Task to complete: Each entry has to be given again in its exact wording, and no picture may appear in the result.

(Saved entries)
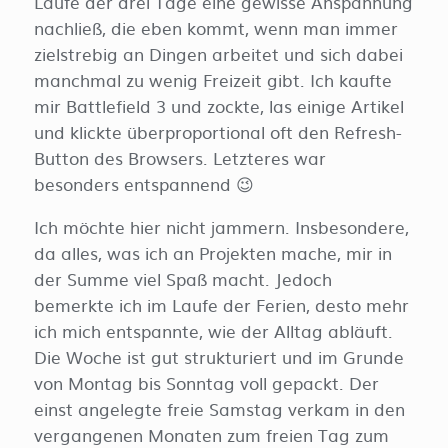
Laufe der drei Tage eine gewisse Anspannung
nachließ, die eben kommt, wenn man immer
zielstrebig an Dingen arbeitet und sich dabei
manchmal zu wenig Freizeit gibt. Ich kaufte
mir Battlefield 3 und zockte, las einige Artikel
und klickte überproportional oft den Refresh-
Button des Browsers. Letzteres war
besonders entspannend 😉
Ich möchte hier nicht jammern. Insbesondere,
da alles, was ich an Projekten mache, mir in
der Summe viel Spaß macht. Jedoch
bemerkte ich im Laufe der Ferien, desto mehr
ich mich entspannte, wie der Alltag abläuft.
Die Woche ist gut strukturiert und im Grunde
von Montag bis Sonntag voll gepackt. Der
einst angelegte freie Samstag verkam in den
vergangenen Monaten zum freien Tag zum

Response to this exercise:
Laufe der drei Tage eine gewisse Anspannung
nachließ, die eben kommt, wenn man immer
zielstrebig an Dingen arbeitet und sich dabei
manchmal zu wenig Freizeit gibt. Ich kaufte
mir Battlefield 3 und zockte, las einige Artikel
und klickte überproportional oft den Refresh-
Button des Browsers. Letzteres war
besonders entspannend 😉
Ich möchte hier nicht jammern. Insbesondere,
da alles, was ich an Projekten mache, mir in
der Summe viel Spaß macht. Jedoch
bemerkte ich im Laufe der Ferien, desto mehr
ich mich entspannte, wie der Alltag abläuft.
Die Woche ist gut strukturiert und im Grunde
von Montag bis Sonntag voll gepackt. Der
einst angelegte freie Samstag verkam in den
vergangenen Monaten zum freien Tag zum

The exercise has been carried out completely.